May-November 1979 - A major oil discovery was made at the Hibernia P-15 well on the Grand Banks.  Subsequent drilling revealed an oil field containing an estimated 115 million cubic metres (720 million barrels) of oil.

12 February 1982 - The government of Newfoundland submitted the question of ownership of offshore resources to the Supreme Court of Newfoundland.

15 February 1982 - The drill rig Ocean Ranger, working in the Hibernia field, sank with a loss of all 84 crewmen.

2 March 1982 - The “Canada-Nova Scotia Agreement on Offshore Oil and Gas Resource Management and Revenue Sharing” was signed.

March 1982 - The Canada Oil and Gas Act was proclaimed, establishing the Canadian Oil and Gas Lands Administration (COGLA) to administer development on Canada Lands.  The east coast offshore was included in the definition of Canada Lands, angering Newfoundland, which also claimed ownership of offshore resources.

29 June 1982 - The Petroleum Incentives Program Act received Royal Assent. This program provided exploration incentives to companies meeting certain Canadian ownership requirements and exploring on Canada Lands.

17 February 1983 - The Supreme Court of Newfoundland handed down its ruling, stating that the ownership of offshore resources rests with the federal government.

8 March 1984 - The Supreme Court of Canada ruled that the federal government has jurisdiction over the mineral and other natural resources of the Hibernia field off the coast of Newfoundland.

30 June 1984 - Legislation authorizing the Canada-Nova Scotia Agreement on Offshore Oil and Gas Resource Management received Royal Assent.

11 February 1985 - Canada and Newfoundland signed the Atlantic Accord, a long-term agreement on the joint management of offshore oil and gas development.

30 October 1985 - A new offshore tax credit regime of $150-250 million a year was announced.
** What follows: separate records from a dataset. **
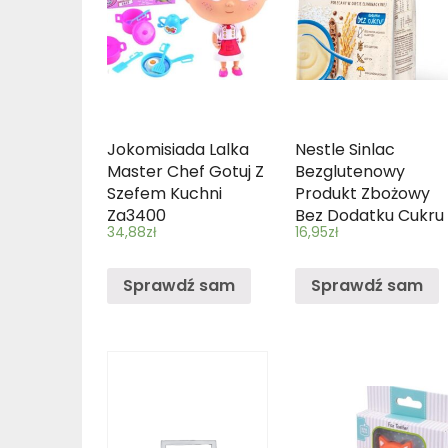
Jokomisiada Lalka
Nestle Sinlac
Master Chef Gotuj Z
Bezglutenowy
Szefem Kuchni
Produkt Zbożowy
Za3400
Bez Dodatku Cukru
34,88
zł
16,95
zł
dla niemowląt po 4
Miesiącu 300g
Sprawdź sam
Sprawdź sam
17 June 1986 - The Canada-Newfoundland Atlantic Accord Implementation (Newfoundland) Act received Royal Assent.

24 June 1986 - The Canada-Newfoundland Offshore Petroleum Board announced approval of Hibernia Development and Benefits Plans.
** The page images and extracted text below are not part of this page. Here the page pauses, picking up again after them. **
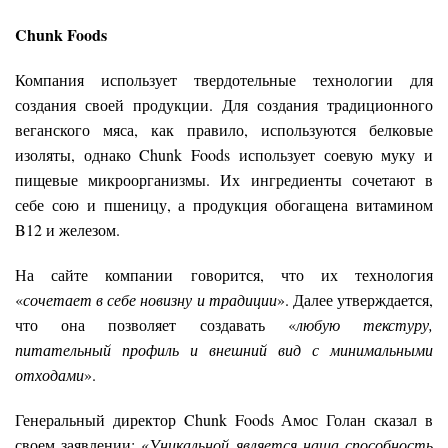
Chunk Foods
Компания использует твердотельные технологии для
создания своей продукции. Для создания традиционного
веганского мяса, как правило, используются белковые
изоляты, однако Chunk Foods использует соевую муку и
пищевые микроорганизмы. Их ингредиенты сочетают в
себе сою и пшеницу, а продукция обогащена витамином
B12 и железом.
На сайте компании говорится, что их технология
«
сочетает в себе новизну и традиции
». Далее утверждается,
что она позволяет создавать «
любую текстуру,
питательный профиль и внешний вид с минимальными
отходами
».
Генеральный директор Chunk Foods Амос Голан сказал в
своем заявлении: «
Уникальной является наша способность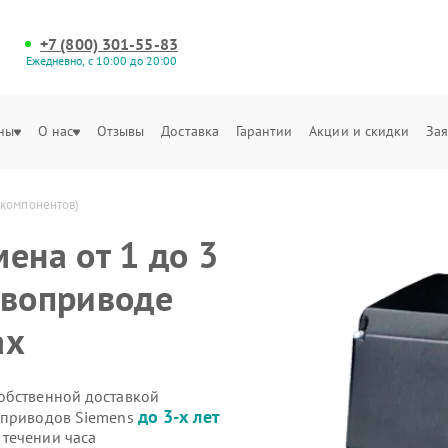
+7 (800) 301-55-83
Ежедневно, с 10:00 до 20:00
ны
О нас
Отзывы
Доставка
Гарантии
Акции и скидки
Зая
 компонентов)
ена от 1 до 3
рвоприводе
ах
обственной доставкой
до 3-х лет
воприводов Siemens
течении часа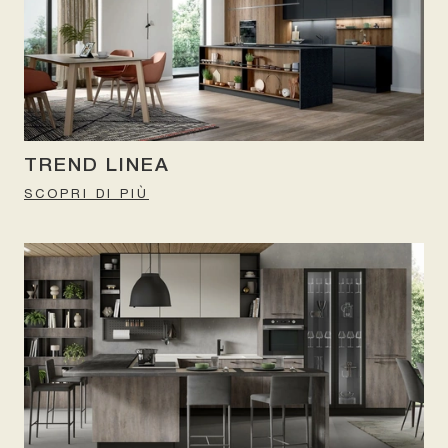
TREND LINEA
SCOPRI DI PIÙ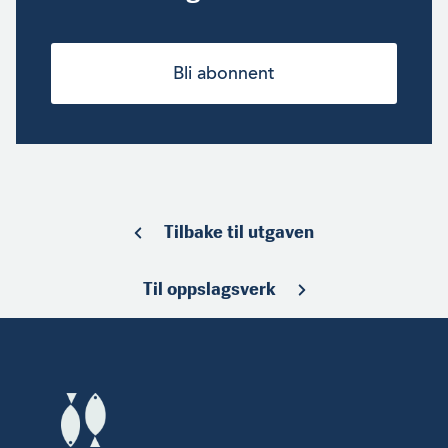
Bli abonnent
Tilbake til utgaven
Til oppslagsverk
1 October 1986 - The Government of Canada eliminated the Petroleum and Gas Revenue Tax.

25 March 1987 - The Canada-Newfoundland Atlantic Accord Implementation Act received Royal Assent.

29 May 1987 - The Canada-Nova Scotia Offshore Petroleum Resources Accord Implementation (Nova Scotia) Act received Royal Assent.

21 July 1988 - The Canada-Nova Scotia Offshore Petroleum Resources Accord Implementation Act received Royal Assent.

February 1992 - Gulf Canada Resources Inc. withdrew from the Hibernia project.

23 June 1992 - The Oil and Gas Production and Conservation Act received Royal Assent.

15 January 1993 - The Government of Canada announced an agreement to proceed with Hibernia under a new partnership arrangement.

17 November 1997 - First production of oil from Hibernia took place.

24 September 2000 - Hibernia production passes 100-million-barrel mark.

4 August 2001 - Terra Nova Floating Production, Storage and Offloading (FPSO) platform set sail for the offshore field.

SELECTED REFERENCES

“Canada-Nova Scotia Agreement on Offshore Oil and Gas Resource Management and Revenue Sharing.”  2 March 1982.

Government of Newfoundland and Labrador, Department of Development and Petroleum Directorate.  Economic Impact of Future Offshore Petroleum Exploration.  May 1981.

Reference Re Property in and Legislative Jurisdiction Over the Seabed and Subsoil of the Continental Shelf Offshore Newfoundland.  Supreme Court of Canada, 8 March 1984, N. 17096, 61 pages.

Royal Commission on the Ocean Ranger Marine Disaster.  The Loss of the Semisubmersible Drill Rig “Ocean Ranger” and its Crew, Report #1.  August 1984, 400 pages.

Website for Canada-Newfoundland Offshore Petroleum Board – http://www.cnopb.nfnet.com

Website for Hibernia – http://www.hibernia.ca


(1)  “Resources” are volumes of hydrocarbons, expressed at 50% probability of occurrences that are deemed to be technically recoverable, but have not yet been delineated and have unknown economic viability.  “Reserves” on the other hand, are volumes that have been proven by drilling, geophysical data, etc., and can be recovered using available technology under current economic conditions.


*   The original version of this Current Issue Review was published in May 1983; the paper has been regularly updated since that time.